I’m asking as the author was not in fields[articles]=title,body.
Note the relationship was not included (as expected) but what is the use of getting the author included?
author is the name of the relationshiparticle -> people, but the resource type is people.
The query string starts out with include=author&.... I don’t think it’s explicitly stated, but the most sensible parsing order of the different data shaping capabilities goes include -> filtering / sorting / pagination -> sparse fieldsets.
The relationship, and resource identifier object data is required for processing and full linkage for the response documents, sparse field sets just provides a means to limit the representation clutter to a minimum set in addition to the requirements of the format and provided parameters.
In other words, I look at sparse field sets as a representation post-processor. It isn’t required to be implemented this way of course, but that is the order of precedence I see in the specification.

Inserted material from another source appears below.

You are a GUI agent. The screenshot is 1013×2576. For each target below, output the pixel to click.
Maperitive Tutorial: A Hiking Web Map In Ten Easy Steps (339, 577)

Yes, author is the relationship name.
As the author is not included in the fields of the articles resource query param (fields[articles]=title,body) the relationship is not included in the response.
But isn’t it strange that it is in the included?
But as you explain it, is also a possible interpretation of the spec.
Note: Because compound documents require full linkage (except when relationship linkage is excluded by sparse fieldsets), intermediate resources in a multi-part path must be returned along with the leaf nodes. For example, a response to a request for comments.author should include comments as well as the author of each of those comments .
Thus this example seems correct. It is a bit of a weird request though, it might be nicer to use GET /articles?include=author&fields[articles]=title,body,author&fields[people]=name and have the relationship linkage in the response as well.